Cumhurbaşkanı Yardımcısı Cevdet Yılmaz, MÜSİAD Ankara'da yaptığı konuşmada enflasyonla mücadeleyi en temel mesele olarak değerlendirdi. Mayıs ayından itibaren 31 puanlık bir düşüş yaşandığını belirten Yılmaz, ocak ayındaki yüksek enflasyonun yıllık ücret ve fiyat ayarlamalarından kaynaklandığını açıkladı. Geçen yıla göre bu yıl ocak ayında daha düşük bir enflasyon beklediklerini ifade etti.
Enflasyon Hedefleri
Yılmaz, enflasyonun iki-üç ay içinde yıllık bazda %40'ın altına düşmesini, yıl sonuna doğru da 20'li rakamlara gerilemesini öngördüğünü söyledi.
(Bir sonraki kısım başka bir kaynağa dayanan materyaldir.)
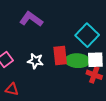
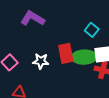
cyan square: (87, 35) -> (92, 30), size x0.6

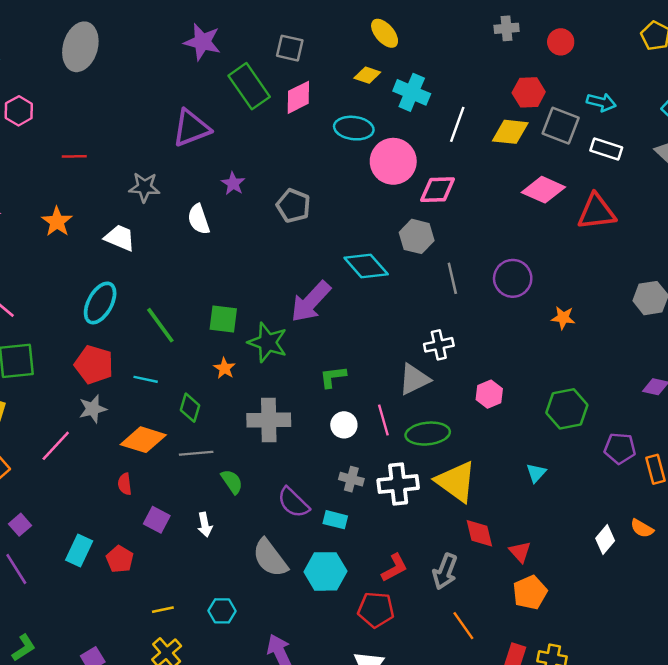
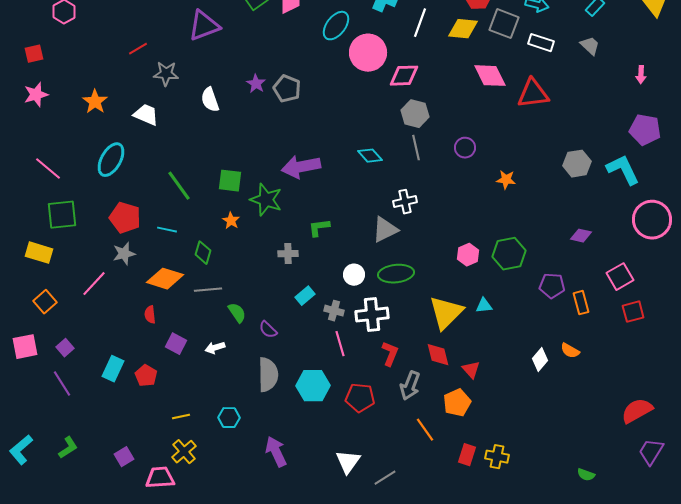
cyan ellipse: (354, 128) -> (336, 26), turned -60
red line: (74, 156) -> (138, 49), moved, turned -30
purple star: (233, 184) -> (256, 84), moved
pink diamond: (543, 190) -> (490, 76), turned 40
gray hexagon: (417, 236) -> (415, 114), moved
cyan diamond: (366, 266) -> (370, 156), moved, size x0.7
purple circle: (513, 278) -> (465, 148), size x0.7
purple arrow: (311, 302) -> (301, 167), turned 36
cyan ellipse: (100, 303) -> (111, 160), moved
pink hexagon: (489, 394) -> (468, 255), moved
gray cross: (269, 420) -> (288, 254), moved, size x0.6
pink line: (383, 420) -> (340, 344), moved
white circle: (344, 425) -> (354, 275), moved
cyan triangle: (536, 473) -> (484, 306), turned 42
yellow triangle: (456, 482) -> (446, 313), moved, turned 39
purple semicircle: (293, 502) -> (268, 330), moved, size x0.7
cyan rectangle: (335, 520) -> (305, 296), moved, turned -54
white arrow: (205, 525) -> (215, 348), turned 84
gray semicircle: (270, 558) -> (268, 375), turned -144
red L-shape: (394, 568) -> (390, 354), moved, turned -40
orange pentagon: (530, 592) -> (457, 403), moved
red pentagon: (376, 610) -> (360, 398), moved

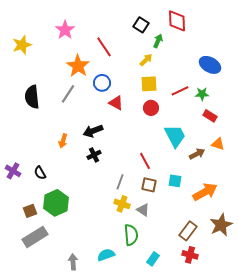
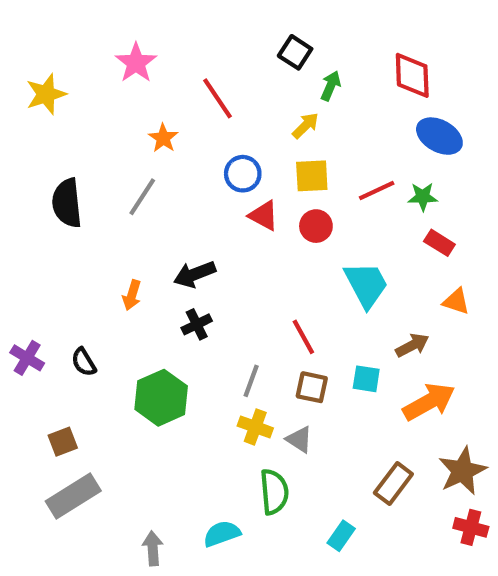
red diamond: (177, 21) -> (412, 75), moved
orange star: (78, 66) -> (163, 138), size x0.6
blue circle: (102, 83) -> (243, 174), moved
red triangle: (116, 103) -> (264, 216), moved
brown arrow: (197, 154) -> (412, 345), moved
green hexagon: (56, 203) -> (161, 398), moved
red cross: (190, 255) -> (471, 527), moved
cyan rectangle: (153, 259) -> (341, 536), moved

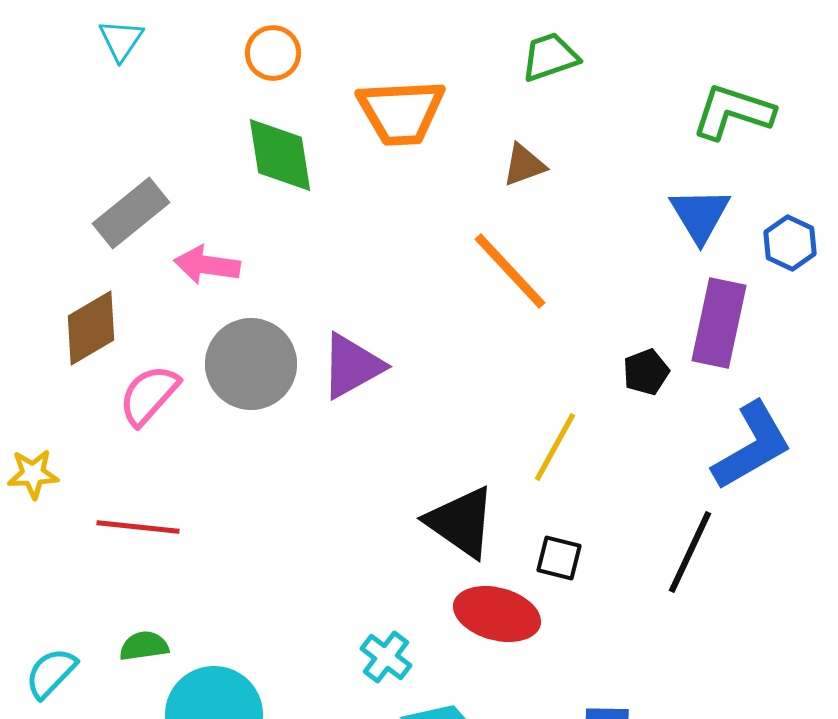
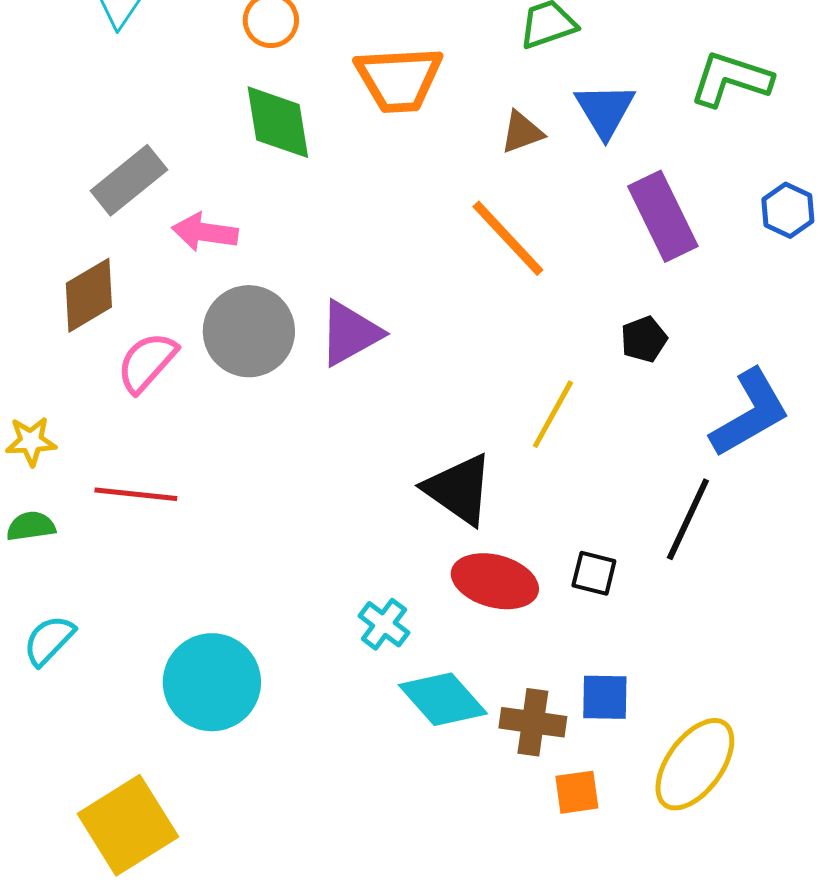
blue triangle: (700, 215) -> (605, 110), moved
purple rectangle: (719, 323) -> (663, 216), moved, turned -38
black square: (559, 558) -> (594, 573), moved
green semicircle: (144, 646) -> (31, 526), moved

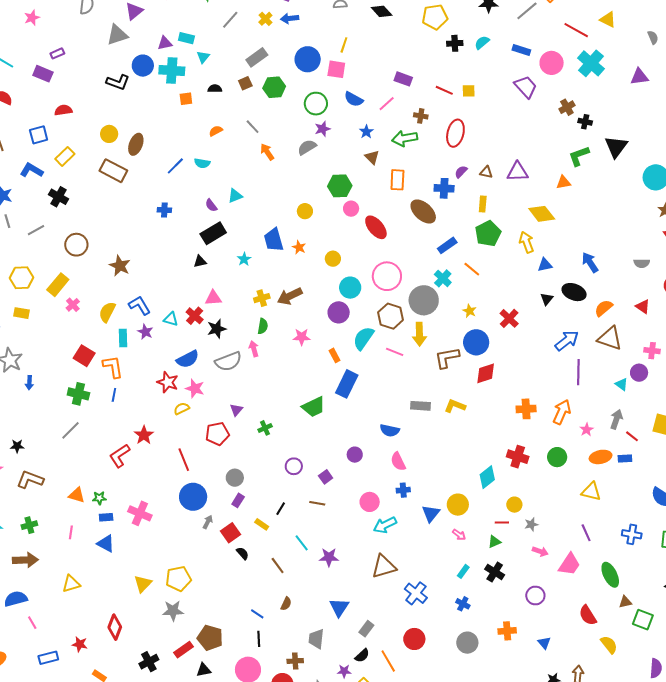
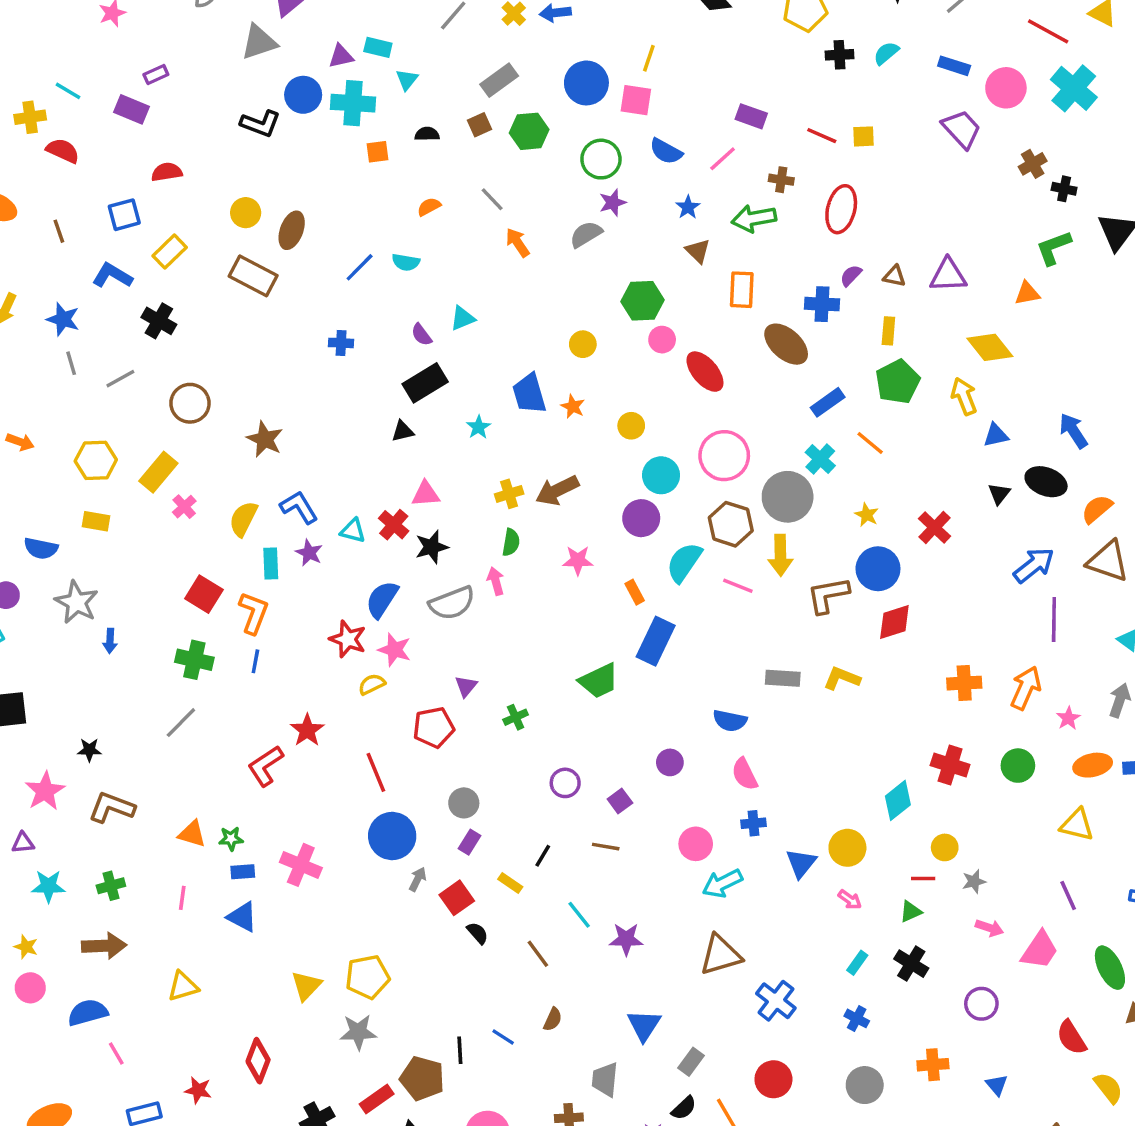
blue semicircle: (188, 359) -> (382, 599), turned 150
orange L-shape: (113, 367) -> (254, 613), turned 30
black line: (259, 639) -> (460, 1050), moved

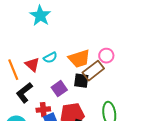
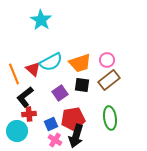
cyan semicircle: (50, 58) -> (51, 62), size x1.6
brown rectangle: (93, 71) -> (109, 80), moved
red cross: (43, 110) -> (29, 114), moved

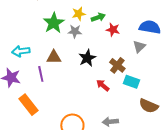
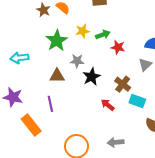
gray star: (75, 31) -> (77, 61), moved
cyan arrow: (21, 51) -> (19, 58), moved
purple line: (41, 74) -> (50, 104), moved

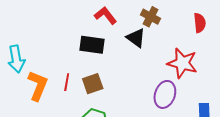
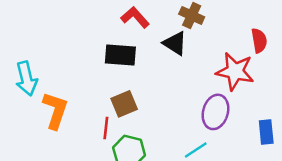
red semicircle: (200, 23) -> (259, 41), moved
red line: (67, 82) -> (106, 128), moved

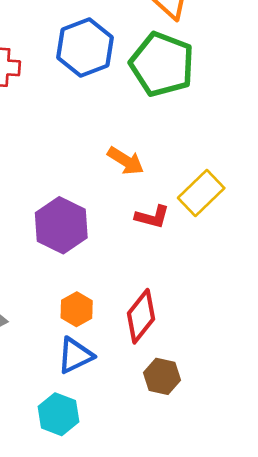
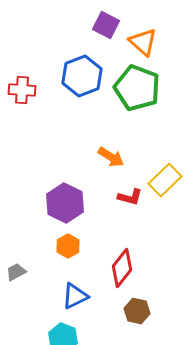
orange hexagon: (77, 309) -> (68, 246), moved

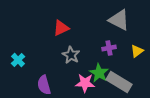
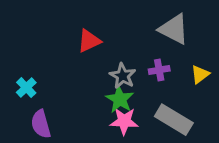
gray star: (71, 55) -> (123, 76), moved
green star: (99, 73) -> (120, 99), moved
purple semicircle: (44, 85) -> (41, 124), moved

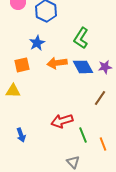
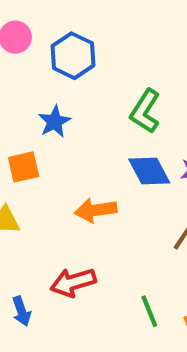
orange arrow: (57, 63) -> (96, 210), moved
red arrow: (62, 121) -> (73, 282), moved

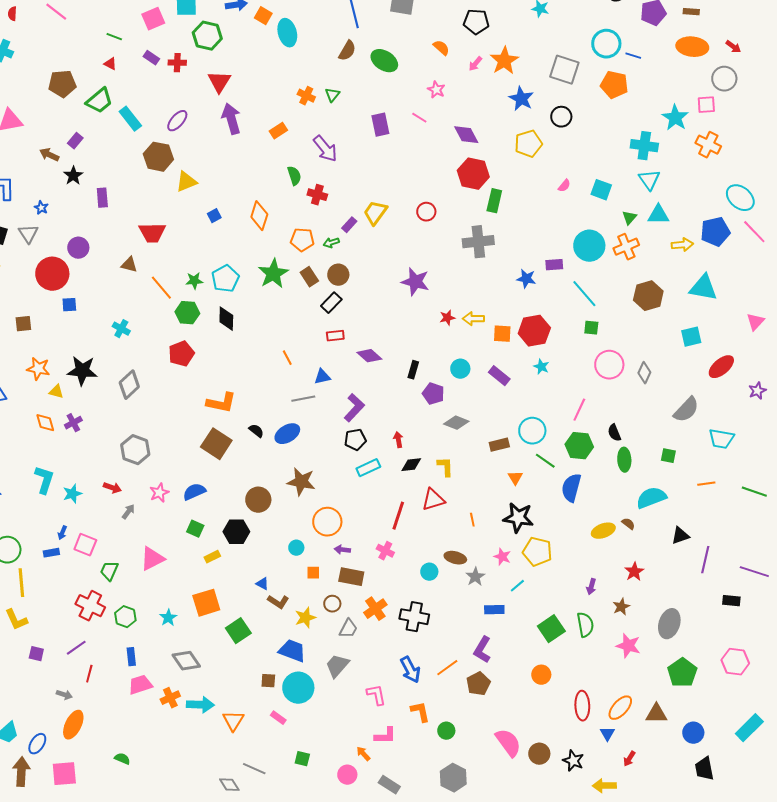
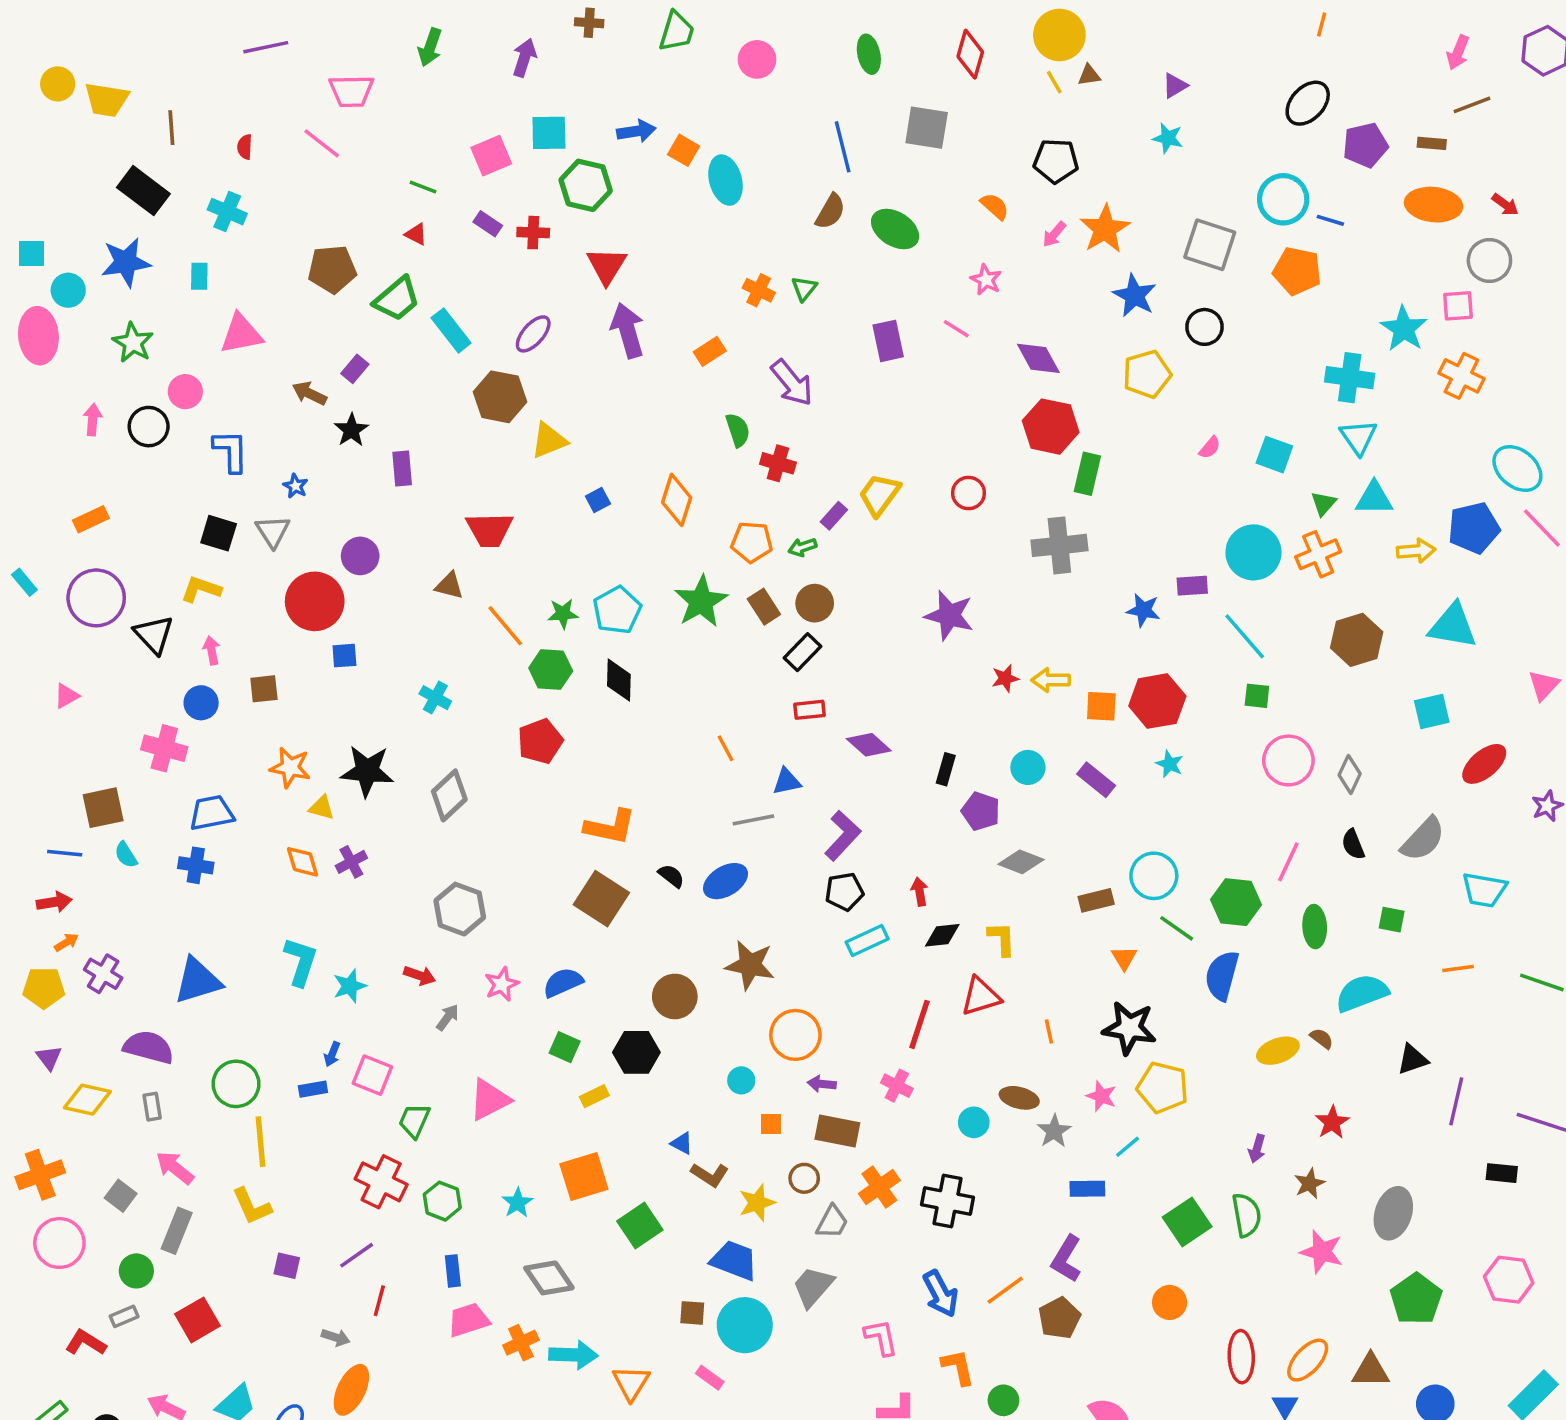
pink line: (579, 410) -> (1288, 862), moved
black semicircle: (614, 433) -> (1353, 844), moved

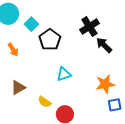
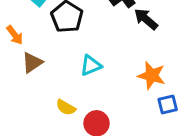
orange star: (105, 84) -> (152, 75), turned 30
brown triangle: (18, 88) -> (32, 63), moved

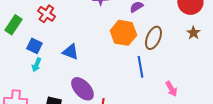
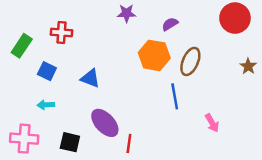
red cross: (46, 14) -> (61, 33), turned -30
brown star: (193, 33) -> (248, 66), moved
cyan arrow: (36, 65) -> (46, 105), moved, turned 64

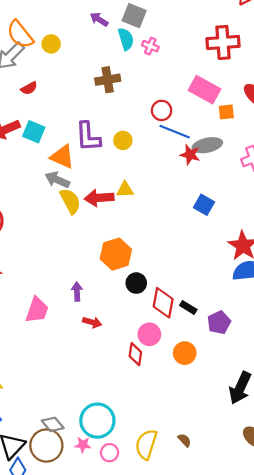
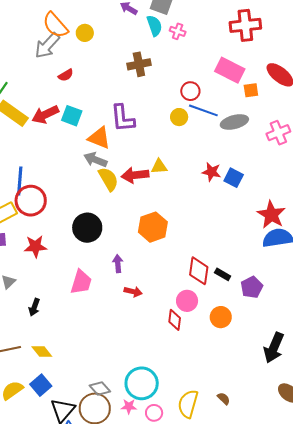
yellow circle: (123, 140) -> (179, 117), moved
red star: (190, 155) -> (211, 172), moved
black circle: (136, 283) -> (87, 228), moved, size x1.5

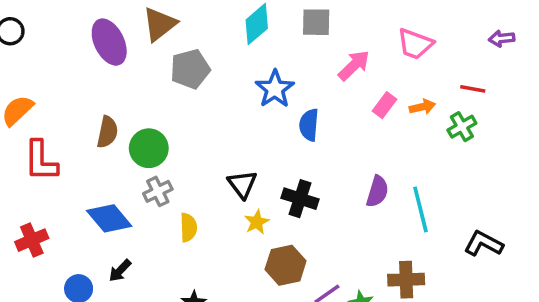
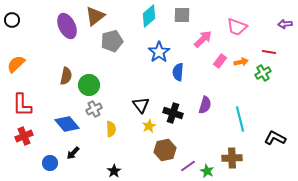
red L-shape: (41, 161) -> (22, 105), moved
purple semicircle: (377, 191) -> (205, 105), moved

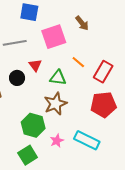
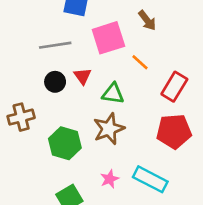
orange line: (78, 62) -> (140, 62), moved
black circle: (17, 78) -> (55, 82), moved
green hexagon: (33, 125) -> (65, 143), moved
Kısa vadede enflasyonla mücadele büyümeyi yavaşlatabilir ancak fiyat istikrarı ve öngörülebilirliğin sağlanması uzun vadeli büyüme için şarttır. Türkiye's geçmiş verilerine göre düşük enflasyon dönemlerinde daha hızlı büyümüştür. Kalıcı satın alma gücü artışı için enflasyonun düşürülmesinin şart olduğunu vurgulayan Yılmaz, vatandaşın önceliğinin enflasyonla mücadele olduğunu ve hükümetin de tüm imkanlarını bu konuya seferber ettiğini belirtti. 2025 yılının farklı bir dönem olacağını umduklarını dile getirdi.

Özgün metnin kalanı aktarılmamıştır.